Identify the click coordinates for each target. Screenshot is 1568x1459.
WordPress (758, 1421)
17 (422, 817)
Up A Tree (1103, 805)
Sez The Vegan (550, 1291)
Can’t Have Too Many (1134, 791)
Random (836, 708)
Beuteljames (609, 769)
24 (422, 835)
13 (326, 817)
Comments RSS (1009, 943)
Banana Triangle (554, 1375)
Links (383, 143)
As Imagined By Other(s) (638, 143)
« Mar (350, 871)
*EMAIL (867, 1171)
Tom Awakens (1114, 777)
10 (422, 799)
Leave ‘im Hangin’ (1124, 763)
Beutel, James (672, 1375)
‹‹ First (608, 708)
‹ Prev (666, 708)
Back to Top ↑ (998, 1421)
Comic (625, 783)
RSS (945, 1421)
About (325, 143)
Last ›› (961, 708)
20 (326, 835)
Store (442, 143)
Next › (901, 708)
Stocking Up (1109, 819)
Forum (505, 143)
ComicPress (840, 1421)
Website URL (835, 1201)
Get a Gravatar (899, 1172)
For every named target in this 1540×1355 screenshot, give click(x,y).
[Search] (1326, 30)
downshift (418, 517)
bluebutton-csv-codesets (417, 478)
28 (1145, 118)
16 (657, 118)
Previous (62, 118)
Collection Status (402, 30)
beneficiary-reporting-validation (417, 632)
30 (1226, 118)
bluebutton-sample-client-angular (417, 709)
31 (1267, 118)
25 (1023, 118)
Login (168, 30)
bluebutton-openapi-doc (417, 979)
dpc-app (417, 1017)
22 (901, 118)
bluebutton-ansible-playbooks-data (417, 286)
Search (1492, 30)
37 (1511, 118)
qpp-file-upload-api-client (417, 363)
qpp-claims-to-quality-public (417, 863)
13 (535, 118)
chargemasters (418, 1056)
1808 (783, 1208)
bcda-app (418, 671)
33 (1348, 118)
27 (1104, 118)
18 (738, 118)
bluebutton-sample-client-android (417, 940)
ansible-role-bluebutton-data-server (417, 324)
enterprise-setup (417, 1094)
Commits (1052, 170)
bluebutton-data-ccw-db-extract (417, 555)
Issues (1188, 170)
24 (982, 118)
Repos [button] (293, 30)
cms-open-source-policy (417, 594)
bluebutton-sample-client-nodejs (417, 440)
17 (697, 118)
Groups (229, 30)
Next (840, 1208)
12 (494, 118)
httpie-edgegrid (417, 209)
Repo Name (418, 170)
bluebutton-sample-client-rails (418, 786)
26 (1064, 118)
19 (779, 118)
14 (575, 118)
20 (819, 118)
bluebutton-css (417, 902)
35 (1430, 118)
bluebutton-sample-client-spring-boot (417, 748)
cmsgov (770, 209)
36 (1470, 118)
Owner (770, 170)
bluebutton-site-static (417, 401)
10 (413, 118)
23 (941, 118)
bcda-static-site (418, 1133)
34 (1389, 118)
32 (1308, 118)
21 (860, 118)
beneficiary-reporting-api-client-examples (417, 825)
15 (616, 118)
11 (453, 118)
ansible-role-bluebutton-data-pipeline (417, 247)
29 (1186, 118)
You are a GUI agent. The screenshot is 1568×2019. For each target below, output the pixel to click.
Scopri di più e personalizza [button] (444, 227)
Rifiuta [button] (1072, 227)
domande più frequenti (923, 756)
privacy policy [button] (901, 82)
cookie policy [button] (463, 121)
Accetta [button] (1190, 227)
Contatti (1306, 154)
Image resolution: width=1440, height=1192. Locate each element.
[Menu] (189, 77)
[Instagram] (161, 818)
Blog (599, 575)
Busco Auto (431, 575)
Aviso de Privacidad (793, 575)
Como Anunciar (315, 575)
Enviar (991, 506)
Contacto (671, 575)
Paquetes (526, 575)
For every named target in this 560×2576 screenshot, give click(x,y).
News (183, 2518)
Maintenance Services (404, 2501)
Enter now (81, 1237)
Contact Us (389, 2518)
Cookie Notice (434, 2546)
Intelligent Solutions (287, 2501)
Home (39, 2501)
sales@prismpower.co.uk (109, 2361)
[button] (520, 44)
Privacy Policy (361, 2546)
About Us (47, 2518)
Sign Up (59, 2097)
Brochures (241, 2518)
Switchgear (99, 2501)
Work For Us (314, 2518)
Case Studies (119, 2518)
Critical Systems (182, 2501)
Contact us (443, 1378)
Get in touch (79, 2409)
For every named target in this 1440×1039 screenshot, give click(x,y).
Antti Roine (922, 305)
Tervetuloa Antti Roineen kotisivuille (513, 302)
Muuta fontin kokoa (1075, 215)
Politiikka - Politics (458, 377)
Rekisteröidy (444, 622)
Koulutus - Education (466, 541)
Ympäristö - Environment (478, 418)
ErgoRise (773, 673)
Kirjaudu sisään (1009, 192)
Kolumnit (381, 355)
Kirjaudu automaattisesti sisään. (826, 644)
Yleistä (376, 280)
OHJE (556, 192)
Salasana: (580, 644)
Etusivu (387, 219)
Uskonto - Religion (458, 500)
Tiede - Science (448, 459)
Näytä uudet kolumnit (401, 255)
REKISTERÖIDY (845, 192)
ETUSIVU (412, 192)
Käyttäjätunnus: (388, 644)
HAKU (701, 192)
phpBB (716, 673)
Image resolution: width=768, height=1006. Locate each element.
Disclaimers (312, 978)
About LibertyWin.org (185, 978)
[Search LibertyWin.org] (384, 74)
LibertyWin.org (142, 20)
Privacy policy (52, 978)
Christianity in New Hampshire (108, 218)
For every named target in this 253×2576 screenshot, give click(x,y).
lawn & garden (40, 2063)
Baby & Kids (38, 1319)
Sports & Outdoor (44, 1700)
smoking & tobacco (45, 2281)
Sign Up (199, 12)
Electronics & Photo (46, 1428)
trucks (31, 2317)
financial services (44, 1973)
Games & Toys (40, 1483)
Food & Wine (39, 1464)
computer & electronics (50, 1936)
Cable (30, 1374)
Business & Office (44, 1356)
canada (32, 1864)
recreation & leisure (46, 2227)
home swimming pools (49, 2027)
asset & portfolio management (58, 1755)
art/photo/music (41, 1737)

• To do:
Among the records, find every line with the word "reporting" and copy it.

• Task output:
beneficiary-reporting-validation (417, 632)
beneficiary-reporting-api-client-examples (417, 825)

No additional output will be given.